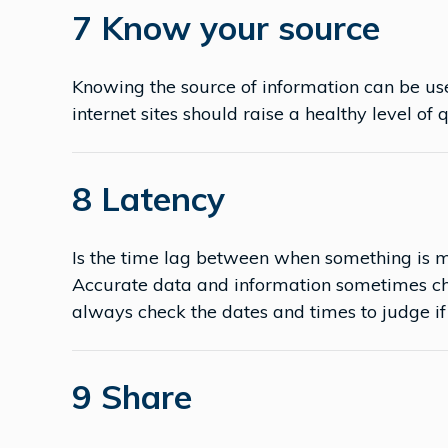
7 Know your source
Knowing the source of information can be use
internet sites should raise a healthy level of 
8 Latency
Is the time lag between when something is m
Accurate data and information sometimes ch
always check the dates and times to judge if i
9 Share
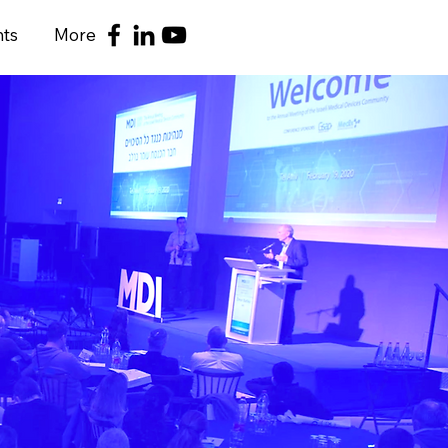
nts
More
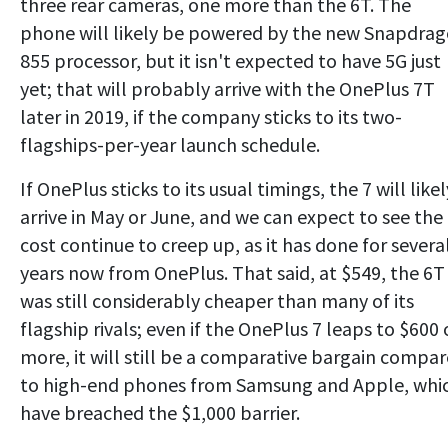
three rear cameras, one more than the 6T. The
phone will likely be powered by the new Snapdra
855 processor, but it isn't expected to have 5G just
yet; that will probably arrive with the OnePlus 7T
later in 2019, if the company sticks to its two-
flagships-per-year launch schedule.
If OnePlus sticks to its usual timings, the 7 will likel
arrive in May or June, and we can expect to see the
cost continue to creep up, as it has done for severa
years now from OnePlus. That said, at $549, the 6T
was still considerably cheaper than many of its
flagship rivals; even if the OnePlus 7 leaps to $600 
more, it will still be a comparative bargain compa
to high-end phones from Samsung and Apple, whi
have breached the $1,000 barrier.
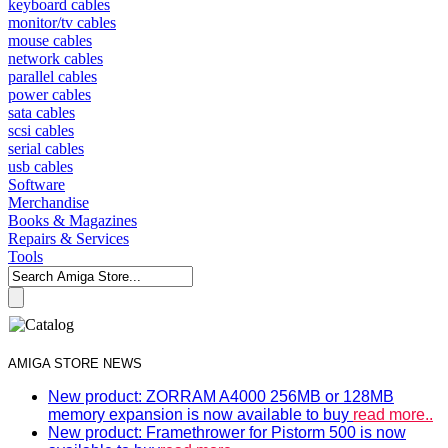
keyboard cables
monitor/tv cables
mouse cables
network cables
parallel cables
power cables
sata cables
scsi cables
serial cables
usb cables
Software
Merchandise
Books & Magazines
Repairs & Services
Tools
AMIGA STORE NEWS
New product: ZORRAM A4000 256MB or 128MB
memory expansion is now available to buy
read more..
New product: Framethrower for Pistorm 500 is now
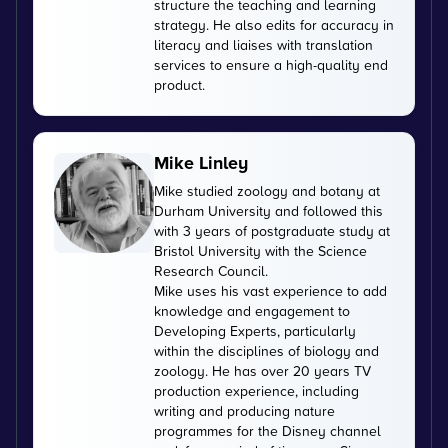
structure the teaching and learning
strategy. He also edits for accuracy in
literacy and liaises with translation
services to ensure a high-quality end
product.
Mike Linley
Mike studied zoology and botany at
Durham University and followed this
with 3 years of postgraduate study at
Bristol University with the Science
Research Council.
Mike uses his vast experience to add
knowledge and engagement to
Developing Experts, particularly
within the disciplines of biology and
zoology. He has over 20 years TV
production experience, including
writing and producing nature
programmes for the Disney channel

_____

Pictures are not part of the copy. Output only the lines from the one with "network cables" through the final line of the records, exactly as given.

network cables
parallel cables
power cables
sata cables
scsi cables
serial cables
usb cables
Software
Merchandise
Books & Magazines
Repairs & Services
Tools
AMIGA STORE NEWS
New product: ZORRAM A4000 256MB or 128MB
memory expansion is now available to buy
read more..
New product: Framethrower for Pistorm 500 is now
structure the teaching and learning
strategy. He also edits for accuracy in
literacy and liaises with translation
services to ensure a high-quality end
product.
Mike Linley
Mike studied zoology and botany at
Durham University and followed this
with 3 years of postgraduate study at
Bristol University with the Science
Research Council.
Mike uses his vast experience to add
knowledge and engagement to
Developing Experts, particularly
within the disciplines of biology and
zoology. He has over 20 years TV
production experience, including
writing and producing nature
programmes for the Disney channel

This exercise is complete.